The next day I visited Monsieur Bonny with the broken pump.
  'Are you sure the axel is broken?' he asked, knowing that Sean and I hadn't a clue how to find the axel let alone tell if it was broken. I explained that we had a mechanic staying with us.
  The cost of repair would be equivalent to half a new pump. We had already spent too much on this ill-fated machine so we opted for the new one but it would take a week to arrive. We needed a second pump immediately to manage the wine temperatures.
  
'Ne vous inquiétez pas,'
(Don't worry) said Monsieur Bonny. 'I'll lend you the pump that I use for testing refrigeration systems until the new one comes. I can do without it for a few days.'
  He bundled the pump into my boot and promised to call as soon as the new pump arrived. I couldn't believe his generosity.
  
'Bon courage,'
he shouted as I waved goodbye.
  The following day Lucille and I toured the vineyard while Sean drew the sémillon off its heavy lees.
  'I think we need to harvest the merlot as soon as possible,' she said. 'Vignerons on the valley floor are already facing
une
vraie catastrophe
.' When Lucille said
catastrophe
it was serious. She had a harried look. This harvest was not for the faint-hearted.
  'The grapes were damaged by the severe heat of the
canicule
. With the rain they become swollen and split, allowing rot to set in. Look,' she said, pointing to some small freckles on one of our most exposed bunches. 'The sunburnt spots are weak and burst easily. It's worst for those vignerons who de-leafed.'
  I recalled Cécile's sage advice not to de-leaf most of our vineyards, in spite of the debate about it. De-leafing around the fruit zone was thought by some to aid ripening; but by de-leafing you remove some of the leaf area for photosynthesis, which is the driver of the sugar production – plus you allow the fruit to get sunburnt.
  We toured the rest of the merlot vineyards tasting anxiously. The Garrigue vineyard grapes were delicious, full and sweet. Those of Hillside and Cimitiére were smaller and the bunches were more spaced than Garrigue, allowing air to pass between the grapes and concentrating the berries. There wasn't a sign of rot in any of the vineyards.
  The grapes were ready but we were not. We hadn't prepared the vats required for the red. Lucille said the latest we could push out was Thursday. More rain was forecast for Friday. I called Jean-François, the blue monster's driver, and left a message. If we didn't get the machine for Thursday we might have to harvest in the rain, which was bad. If we waited for the rain to stop it could be worse as rot might get established in our vineyard. We were on a knife edge.
  Before leaving, Lucille reviewed our log of the wine's progress. She checked the mustometer which we used to measure the density of the wine and hence its progress through fermentation.
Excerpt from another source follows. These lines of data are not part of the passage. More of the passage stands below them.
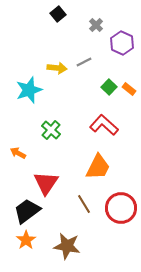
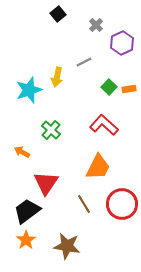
purple hexagon: rotated 10 degrees clockwise
yellow arrow: moved 9 px down; rotated 96 degrees clockwise
orange rectangle: rotated 48 degrees counterclockwise
orange arrow: moved 4 px right, 1 px up
red circle: moved 1 px right, 4 px up
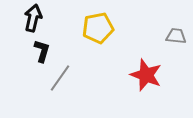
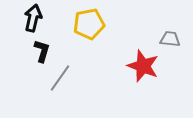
yellow pentagon: moved 9 px left, 4 px up
gray trapezoid: moved 6 px left, 3 px down
red star: moved 3 px left, 9 px up
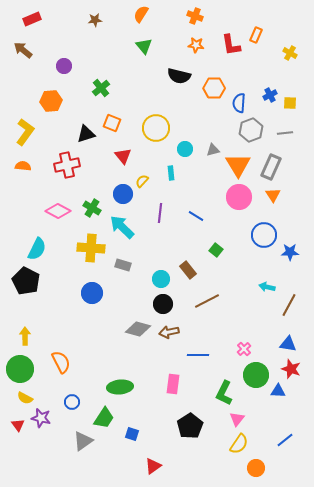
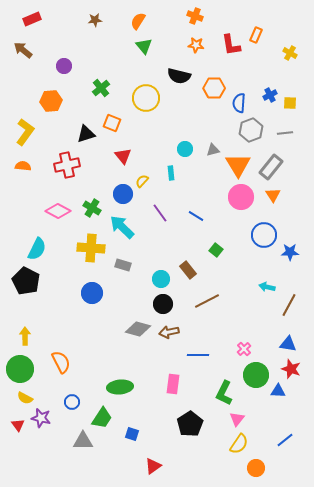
orange semicircle at (141, 14): moved 3 px left, 7 px down
yellow circle at (156, 128): moved 10 px left, 30 px up
gray rectangle at (271, 167): rotated 15 degrees clockwise
pink circle at (239, 197): moved 2 px right
purple line at (160, 213): rotated 42 degrees counterclockwise
green trapezoid at (104, 418): moved 2 px left
black pentagon at (190, 426): moved 2 px up
gray triangle at (83, 441): rotated 35 degrees clockwise
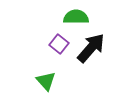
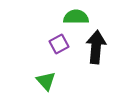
purple square: rotated 24 degrees clockwise
black arrow: moved 5 px right, 1 px up; rotated 36 degrees counterclockwise
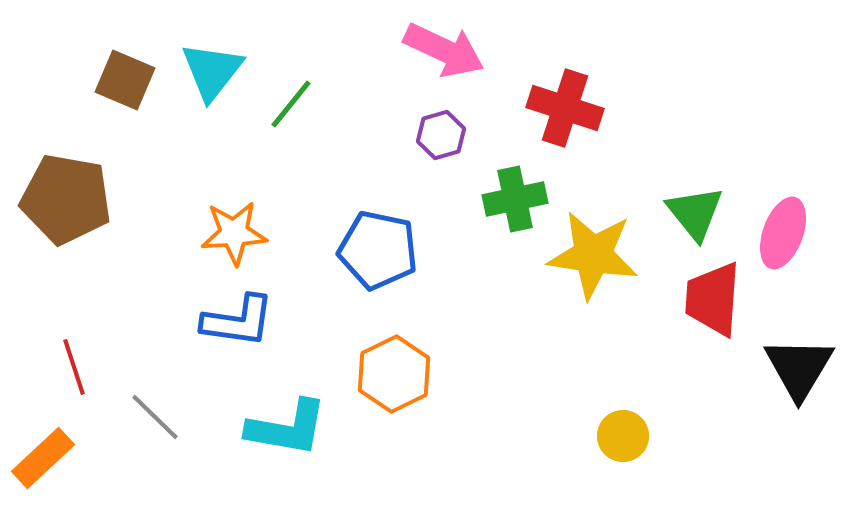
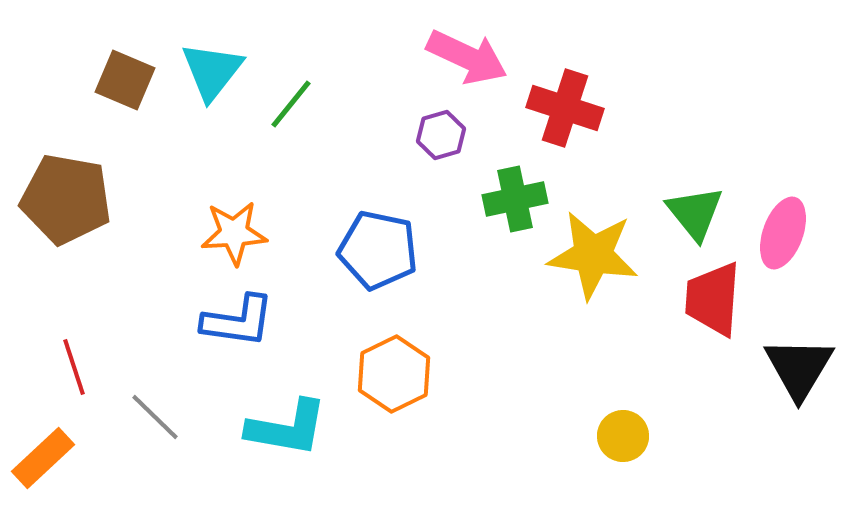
pink arrow: moved 23 px right, 7 px down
  'Are you adjusting for the temperature?' she asked.
  'No.' I felt like an errant schoolgirl.
  'You must start as you wish to continue,' said Lucille imperiously. '
Pour faire le bon travail
we must adjust and fill in the graph so it's easy to track the wine's progress.'
  I promised to try harder to 'do good work'. With little time to eat or sleep in the last couple of days, filling in the graph had seemed like a nicety.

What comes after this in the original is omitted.